• [What this task involves]:
Look for the word "müsabakalarının" in the data below, and copy every line that holds it.

• [Information provided]:
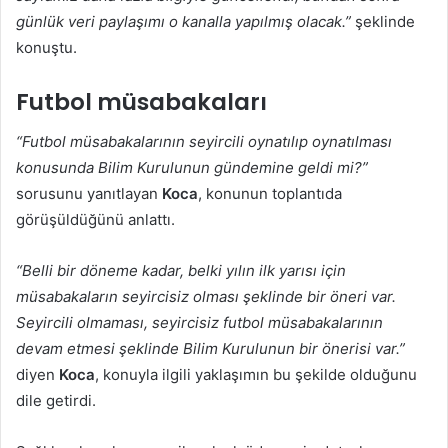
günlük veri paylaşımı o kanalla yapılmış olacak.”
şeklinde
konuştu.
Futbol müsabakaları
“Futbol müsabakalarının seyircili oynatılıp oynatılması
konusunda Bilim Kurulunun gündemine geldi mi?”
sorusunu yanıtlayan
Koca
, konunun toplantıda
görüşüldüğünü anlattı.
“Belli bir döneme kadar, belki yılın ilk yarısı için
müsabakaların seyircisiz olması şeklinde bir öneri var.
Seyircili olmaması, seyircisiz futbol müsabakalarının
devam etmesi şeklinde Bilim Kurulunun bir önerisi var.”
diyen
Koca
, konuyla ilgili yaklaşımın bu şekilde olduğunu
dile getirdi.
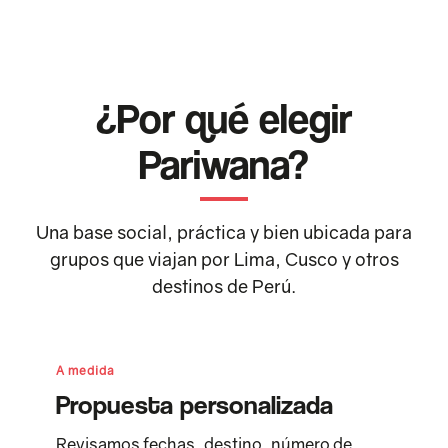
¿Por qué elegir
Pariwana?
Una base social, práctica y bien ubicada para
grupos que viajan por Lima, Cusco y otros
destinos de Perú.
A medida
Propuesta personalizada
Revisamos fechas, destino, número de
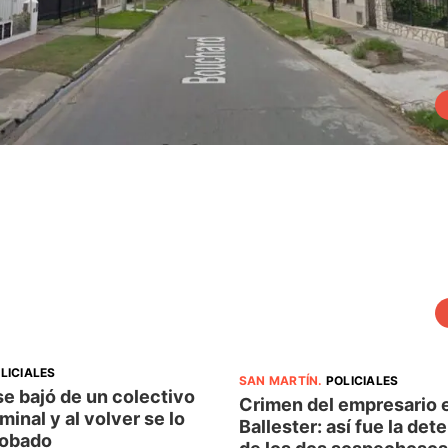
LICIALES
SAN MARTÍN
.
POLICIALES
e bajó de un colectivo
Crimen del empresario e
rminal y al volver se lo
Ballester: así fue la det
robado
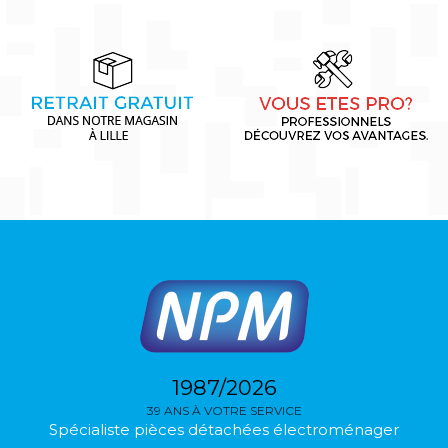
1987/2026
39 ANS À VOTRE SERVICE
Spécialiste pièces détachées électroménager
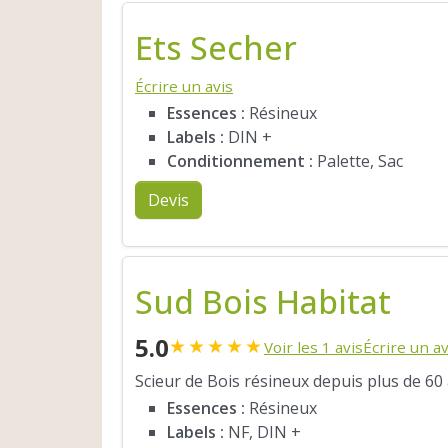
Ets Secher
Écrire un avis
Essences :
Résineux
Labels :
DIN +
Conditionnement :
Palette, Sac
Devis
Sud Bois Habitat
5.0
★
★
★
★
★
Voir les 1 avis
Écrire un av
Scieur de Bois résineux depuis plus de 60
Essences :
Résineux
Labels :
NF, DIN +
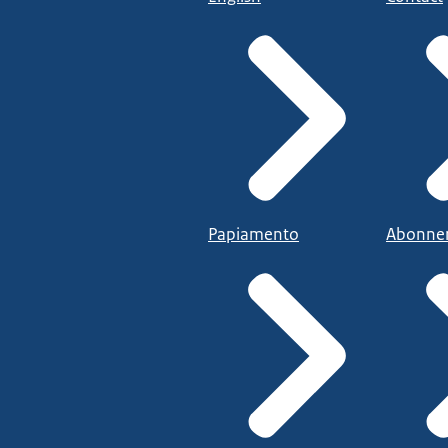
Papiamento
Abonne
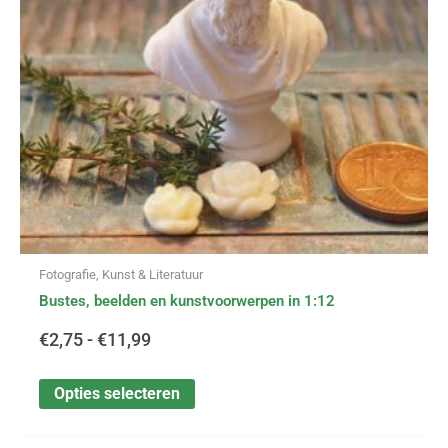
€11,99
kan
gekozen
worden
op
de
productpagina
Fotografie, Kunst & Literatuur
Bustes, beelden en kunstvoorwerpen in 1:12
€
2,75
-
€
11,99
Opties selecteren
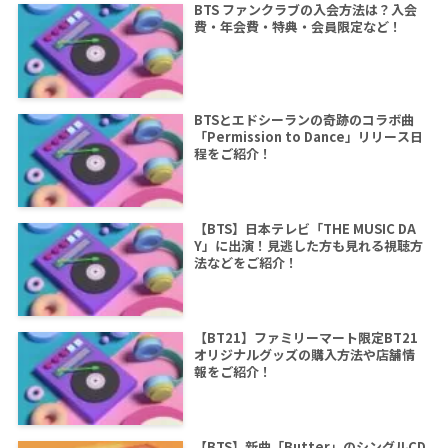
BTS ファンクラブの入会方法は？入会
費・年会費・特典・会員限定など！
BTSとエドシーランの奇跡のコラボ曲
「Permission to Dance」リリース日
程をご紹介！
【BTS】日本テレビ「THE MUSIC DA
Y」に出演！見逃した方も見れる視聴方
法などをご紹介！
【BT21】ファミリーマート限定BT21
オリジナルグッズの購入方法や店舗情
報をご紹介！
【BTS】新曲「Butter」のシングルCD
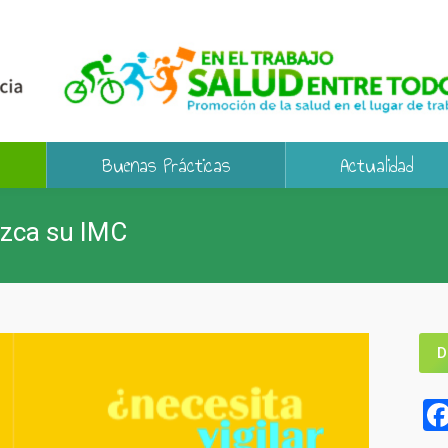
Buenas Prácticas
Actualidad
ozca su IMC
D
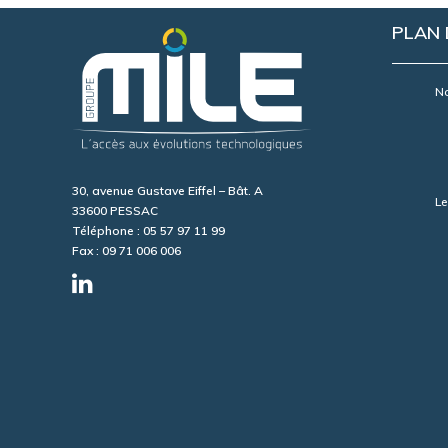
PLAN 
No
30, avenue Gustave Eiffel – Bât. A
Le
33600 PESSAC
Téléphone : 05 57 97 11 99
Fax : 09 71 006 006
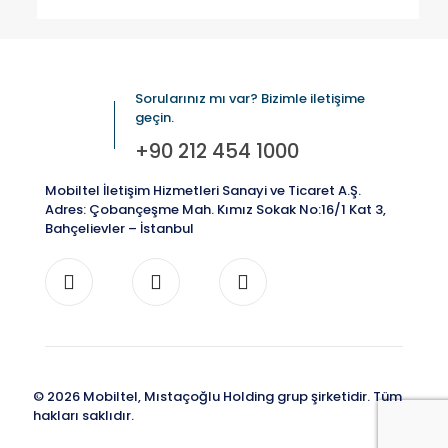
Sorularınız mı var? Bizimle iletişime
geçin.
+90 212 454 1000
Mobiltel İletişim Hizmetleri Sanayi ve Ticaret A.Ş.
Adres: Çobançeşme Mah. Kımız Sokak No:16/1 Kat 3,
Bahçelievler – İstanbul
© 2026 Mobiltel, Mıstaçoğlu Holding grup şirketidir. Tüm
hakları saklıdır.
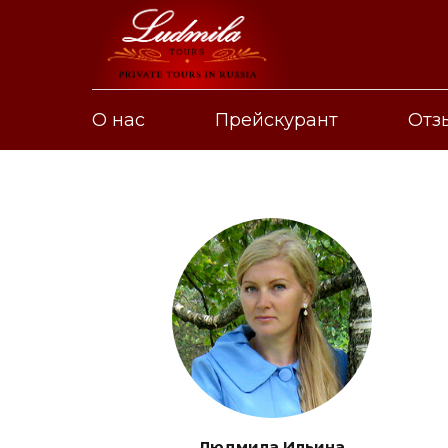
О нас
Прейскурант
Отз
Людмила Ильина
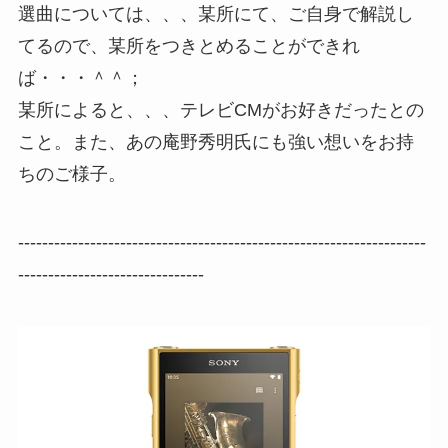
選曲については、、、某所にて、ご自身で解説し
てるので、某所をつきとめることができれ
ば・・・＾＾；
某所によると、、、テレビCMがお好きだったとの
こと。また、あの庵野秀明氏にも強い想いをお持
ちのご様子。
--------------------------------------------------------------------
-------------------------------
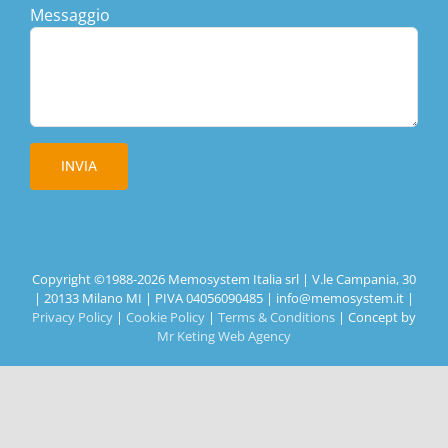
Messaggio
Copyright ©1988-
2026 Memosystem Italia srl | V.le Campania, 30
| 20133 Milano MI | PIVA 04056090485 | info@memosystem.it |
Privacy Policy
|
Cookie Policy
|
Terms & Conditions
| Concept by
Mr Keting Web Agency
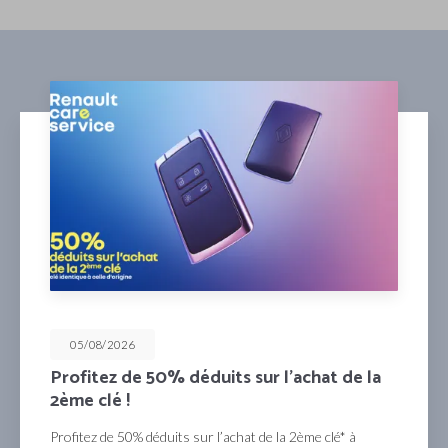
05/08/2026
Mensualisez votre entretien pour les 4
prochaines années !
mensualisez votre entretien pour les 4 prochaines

• [Solution to the exercise]:
“Futbol müsabakalarının seyircili oynatılıp oynatılması
Seyircili olmaması, seyircisiz futbol müsabakalarının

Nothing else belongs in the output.